*Directions for this task*. From the first line to the last, return the data exactly, with no pictures.

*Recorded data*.
━━━━━━━━━━━━━━━━━━━━

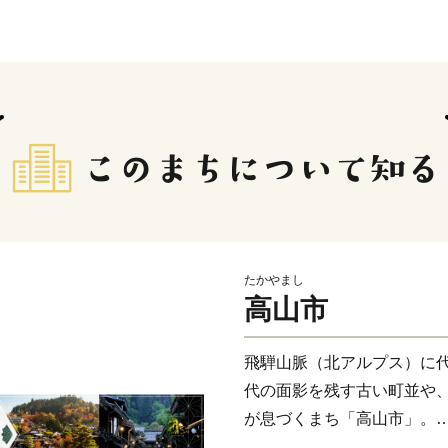
たかやまし
高山市
飛騨山脈（北アルプス）に
代の面影を残す古い町並や
が息づくまち「高山市」。
飛騨高山温泉や奥飛騨温泉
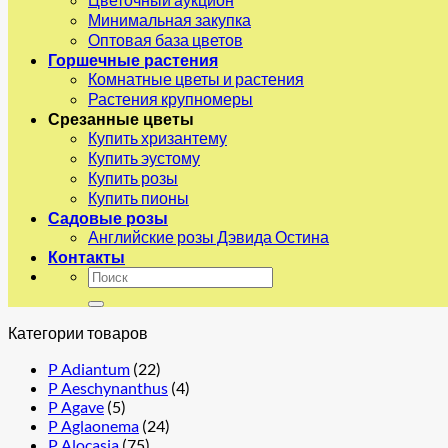
Минимальная закупка
Оптовая база цветов
Горшечные растения
Комнатные цветы и растения
Растения крупномеры
Срезанные цветы
Купить хризантему
Купить эустому
Купить розы
Купить пионы
Садовые розы
Английские розы Дэвида Остина
Контакты
Искать:
Категории товаров
P Adiantum
(22)
P Aeschynanthus
(4)
P Agave
(5)
P Aglaonema
(24)
P Alocasia
(75)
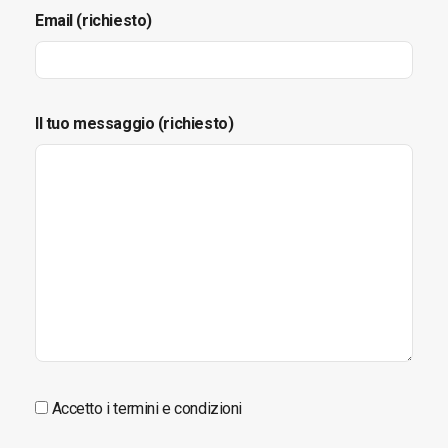
Email (richiesto)
Il tuo messaggio (richiesto)
Accetto i termini e condizioni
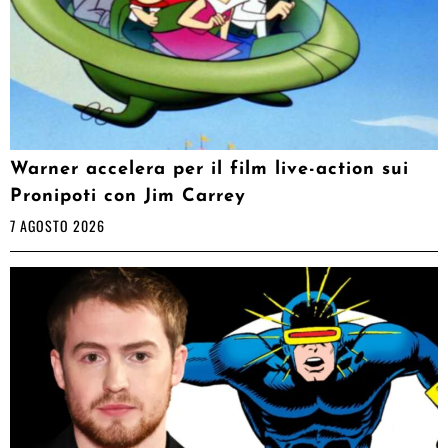
Warner accelera per il film live-action sui
Pronipoti con Jim Carrey
7 AGOSTO 2026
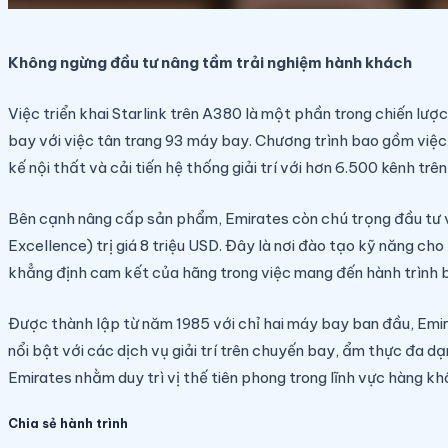
Không ngừng đầu tư nâng tầm trải nghiệm hành khách
Việc triển khai Starlink trên A380 là một phần trong chiến lư
bay với việc tân trang 93 máy bay. Chương trình bao gồm việ
kế nội thất và cải tiến hệ thống giải trí với hơn 6.500 kênh trê
Bên cạnh nâng cấp sản phẩm, Emirates còn chú trọng đầu tư v
Excellence) trị giá 8 triệu USD. Đây là nơi đào tạo kỹ năng c
khẳng định cam kết của hãng trong việc mang đến hành trình 
Được thành lập từ năm 1985 với chỉ hai máy bay ban đầu, Emir
nổi bật với các dịch vụ giải trí trên chuyến bay, ẩm thực đa 
Emirates nhằm duy trì vị thế tiên phong trong lĩnh vực hàng kh
Chia sẻ hành trình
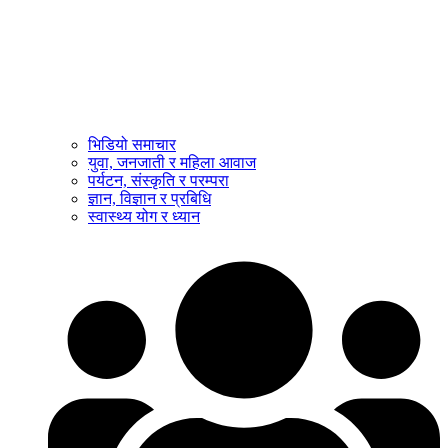
भिडियो समाचार
युवा, जनजाती र महिला आवाज
पर्यटन, संस्कृति र परम्परा
ज्ञान, विज्ञान र प्रबिधि
स्वास्थ्य योग र ध्यान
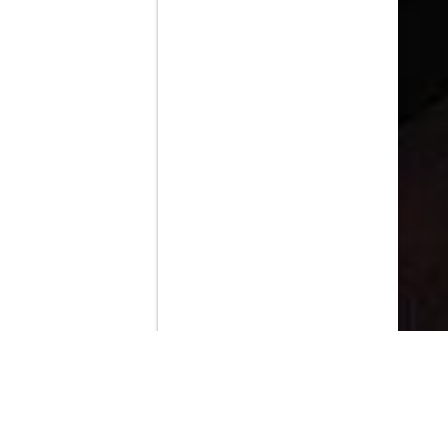
Contenido que expirara en VOD
Amazon Prime Video
Movistar+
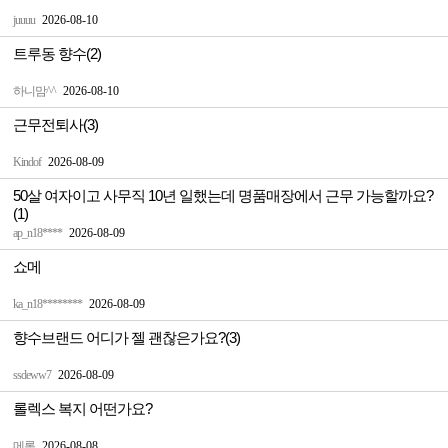
juuuu
2026-08-10
트루동 향수(2)
하니맘^^
2026-08-10
근무전퇴사(3)
Kindof
2026-08-09
50살 여자이고 사무직 10년 일했는데 명품매장에서 근무 가능할까요?
(1)
ap_n18****
2026-08-09
쇼메
ka_n18********
2026-08-09
향수브랜드 어디가 젤 괜찮은가요?(3)
ssdeww7
2026-08-09
롤렉스 복지 어떤가요?
메롱
2026-08-08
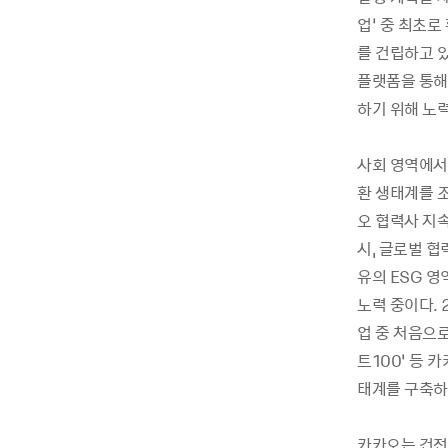
업’ 중 최초로
를 건립하고 
플랫폼을 통해
하기 위해 노력
사회 영역에서
환 생태계를 
오 협력사 지
시, 글로벌 협
유의 ESG 영역
노력 중이다. 
업 중 처음으로
트100’ 등
태계를 구축하
카카오는 건전하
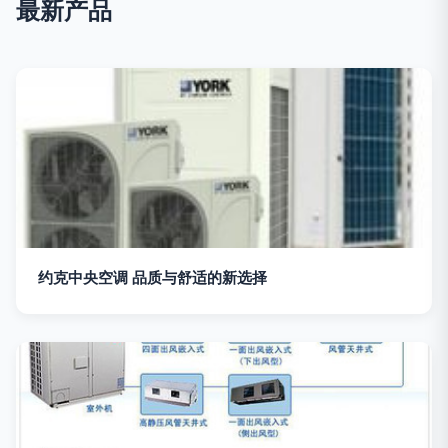
最新产品
约克中央空调 品质与舒适的新选择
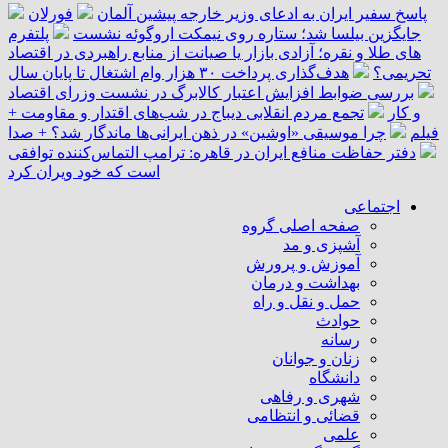
پاسخ سفیر ایران به ادعای وزیر خارجه پیشین آلمان
فورلان
جایگزین بیلسا شد؛ ستاره روی نیمکت اروگوئه نشست
پلتفرم
‌های طلا و نقره؛ آزادی بازار یا صیانت از منابع راهبردی در اقتصاد
تحریمی؟
هدف‌گذاری پرداخت ۳۰ هزار وام اشتغال تا پایان سال
بررسی ضوابط افزایش اعتبار کالابرگ در نشست وزرای اقتصاد
و کار
تجمع مردم انقلابی دیباج در شب‌های اقتدار و مقاومت +
فیلم
چرا موسیقی «اوشین» در ذهن ایرانی‌ها ماندگار شد؟ + صدا
دفتر حفاظت منافع ایران در قاهره: ترامپ التماس‌کننده توافقی
است که خود ویران کرد
اجتماعی
صفحه اصلی گروه
آشپزی و مد
آموزش و پرورش
بهداشت و درمان
حمل و نقل و راه
حوادث
رسانه
زنان و جوانان
دانشگاه
شهری و رفاهی
قضائی و انتظامی
علمی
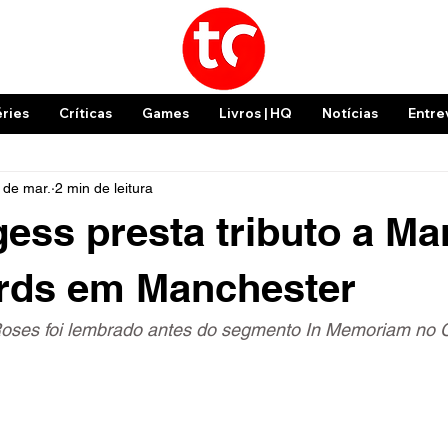
éries
Críticas
Games
Livros | HQ
Notícias
Entre
 de mar.
2 min de leitura
ess presta tributo a Ma
ards em Manchester
Roses foi lembrado antes do segmento In Memoriam no 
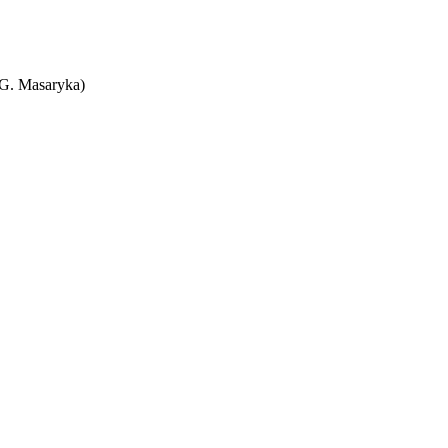
T.G. Masaryka)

━━━━━━━━━━━━━━━━━━━━

*Output of the exercise*.
たかやまし
高山市
飛騨山脈（北アルプス）に
代の面影を残す古い町並や
が息づくまち「高山市」。
飛騨高山温泉や奥飛騨温泉
Минимальная закупка
Оптовая база цветов
Горшечные растения
Комнатные цветы и растения
Растения крупномеры
Срезанные цветы
Купить хризантему
Купить эустому
Купить розы
Купить пионы
Садовые розы
Английские розы Дэвида Остина
Контакты
Искать:
Категории товаров
P Adiantum
(22)
P Aeschynanthus
(4)
P Agave
(5)
P Aglaonema
(24)
P Alocasia
(75)
Email (richiesto)
Il tuo messaggio (richiesto)
Accetto i termini e condizioni
Warner accelera per il film live-action sui
Pronipoti con Jim Carrey
7 AGOSTO 2026
Không ngừng đầu tư nâng tầm trải nghiệm hành khách
Việc triển khai Starlink trên A380 là một phần trong chiến lư
bay với việc tân trang 93 máy bay. Chương trình bao gồm việ
kế nội thất và cải tiến hệ thống giải trí với hơn 6.500 kênh trê
Bên cạnh nâng cấp sản phẩm, Emirates còn chú trọng đầu tư v
Excellence) trị giá 8 triệu USD. Đây là nơi đào tạo kỹ năng c
khẳng định cam kết của hãng trong việc mang đến hành trình 
Được thành lập từ năm 1985 với chỉ hai máy bay ban đầu, Emir
nổi bật với các dịch vụ giải trí trên chuyến bay, ẩm thực đa 
Emirates nhằm duy trì vị thế tiên phong trong lĩnh vực hàng kh
Chia sẻ hành trình
भिडियो समाचार
युवा, जनजाती र महिला आवाज
पर्यटन, संस्कृति र परम्परा
ज्ञान, विज्ञान र प्रबिधि
स्वास्थ्य योग र ध्यान
Contenido que expirara en VOD
Amazon Prime Video
Movistar+
juuuu
2026-08-10
트루동 향수(2)
하니맘^^
2026-08-10
근무전퇴사(3)
Kindof
2026-08-09
50살 여자이고 사무직 10년 일했는데 명품매장에서 근무 가능할까요?
(1)
ap_n18****
2026-08-09
쇼메
ka_n18********
2026-08-09
향수브랜드 어디가 젤 괜찮은가요?(3)
ssdeww7
2026-08-09
롤렉스 복지 어떤가요?
메롱
2026-08-08
업’ 중 최초로
를 건립하고 
플랫폼을 통해
하기 위해 노력
사회 영역에서
환 생태계를 
오 협력사 지
시, 글로벌 협
유의 ESG 영역
노력 중이다. 
업 중 처음으로
트100’ 등
태계를 구축하
카카오는 건전하
最新产品
约克中央空调 品质与舒适的新选择
پاسخ سفیر ایران به ادعای وزیر خارجه پیشین آلمان
فورلان
جایگزین بیلسا شد؛ ستاره روی نیمکت اروگوئه نشست
پلتفرم
‌های طلا و نقره؛ آزادی بازار یا صیانت از منابع راهبردی در اقتصاد
تحریمی؟
هدف‌گذاری پرداخت ۳۰ هزار وام اشتغال تا پایان سال
بررسی ضوابط افزایش اعتبار کالابرگ در نشست وزرای اقتصاد
و کار
تجمع مردم انقلابی دیباج در شب‌های اقتدار و مقاومت +
فیلم
چرا موسیقی «اوشین» در ذهن ایرانی‌ها ماندگار شد؟ + صدا
دفتر حفاظت منافع ایران در قاهره: ترامپ التماس‌کننده توافقی
است که خود ویران کرد
اجتماعی
صفحه اصلی گروه
آشپزی و مد
آموزش و پرورش
بهداشت و درمان
حمل و نقل و راه
حوادث
رسانه
زنان و جوانان
دانشگاه
شهری و رفاهی
قضائی و انتظامی
علمی
éries
Críticas
Games
Livros | HQ
Notícias
Entre
 de mar.
2 min de leitura
ess presta tributo a Ma
ards em Manchester
Roses foi lembrado antes do segmento In Memoriam no 
T.G. Masaryka)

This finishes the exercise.